THE TASK:
Look for the string "Hessen" in the data below, and copy each line that holds it.

EXERCISE INPUT:
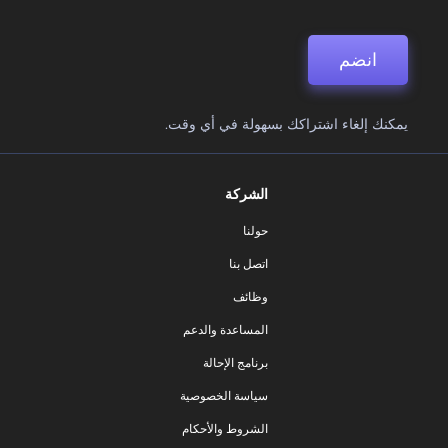
انضم
يمكنك إلغاء اشتراكك بسهولة في أي وقت.
الشركة
حولنا
اتصل بنا
وظائف
المساعدة والدعم
برنامج الإحالة
سياسة الخصوصية
الشروط والأحكام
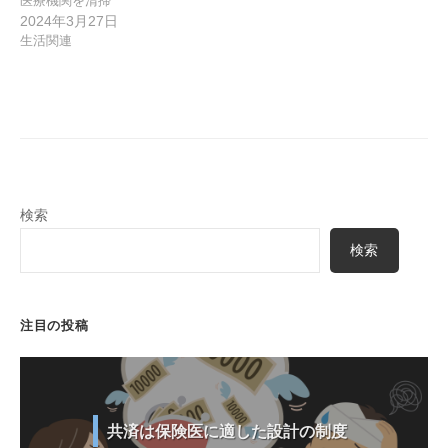
医療機関を清掃
2024年3月27日
生活関連
検索
検索
注目の投稿
共済は保険医に適した設計の制度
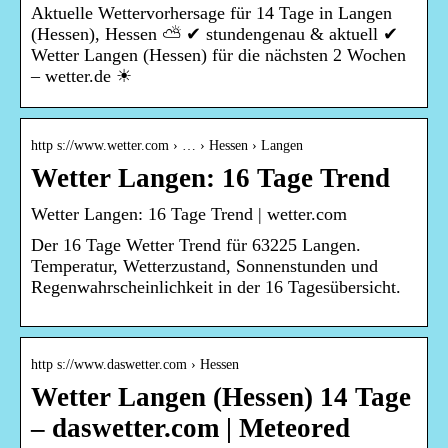
Aktuelle Wettervorhersage für 14 Tage in Langen
(Hessen), Hessen ⛅ ✔ stundengenau & aktuell ✔
Wetter Langen (Hessen) für die nächsten 2 Wochen
– wetter.de ☀
http s://www.wetter.com › … › Hessen › Langen
Wetter Langen: 16 Tage Trend
Wetter Langen: 16 Tage Trend | wetter.com
Der 16 Tage Wetter Trend für 63225 Langen.
Temperatur, Wetterzustand, Sonnenstunden und
Regenwahrscheinlichkeit in der 16 Tagesübersicht.
http s://www.daswetter.com › Hessen
Wetter Langen (Hessen) 14 Tage
– daswetter.com | Meteored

ANSWER TO THIS EXERCISE:
(Hessen), Hessen ⛅ ✔ stundengenau & aktuell ✔
Wetter Langen (Hessen) für die nächsten 2 Wochen
http s://www.wetter.com › … › Hessen › Langen
http s://www.daswetter.com › Hessen
Wetter Langen (Hessen) 14 Tage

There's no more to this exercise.